INPUT FOR THIS TASK START
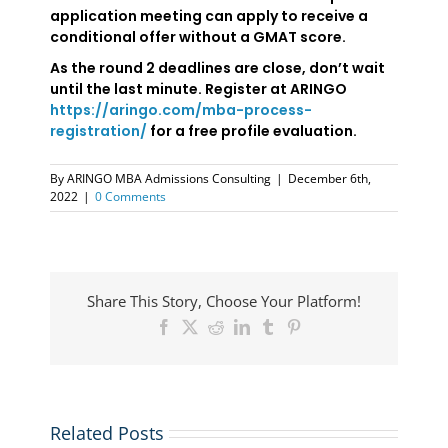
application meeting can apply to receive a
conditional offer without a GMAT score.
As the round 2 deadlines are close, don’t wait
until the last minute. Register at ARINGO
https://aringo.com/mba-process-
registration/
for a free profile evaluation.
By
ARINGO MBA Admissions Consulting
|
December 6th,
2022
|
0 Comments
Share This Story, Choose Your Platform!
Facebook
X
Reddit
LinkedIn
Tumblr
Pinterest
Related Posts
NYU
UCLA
INPUT FOR THIS TASK END
INPUT FOR THIS TASK START
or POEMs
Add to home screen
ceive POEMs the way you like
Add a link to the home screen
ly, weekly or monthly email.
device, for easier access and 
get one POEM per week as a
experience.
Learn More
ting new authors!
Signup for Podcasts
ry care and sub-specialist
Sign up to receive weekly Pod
INPUT FOR THIS TASK END
Your reply is to repeat, unchanged, the lines above running from the one with "get one POEM per week as a" up to and including the one with "Sign up to receive weekly Pod".

ANSWER SPACE:
get one POEM per week as a
experience.
Learn More
ting new authors!
Signup for Podcasts
ry care and sub-specialist
Sign up to receive weekly Pod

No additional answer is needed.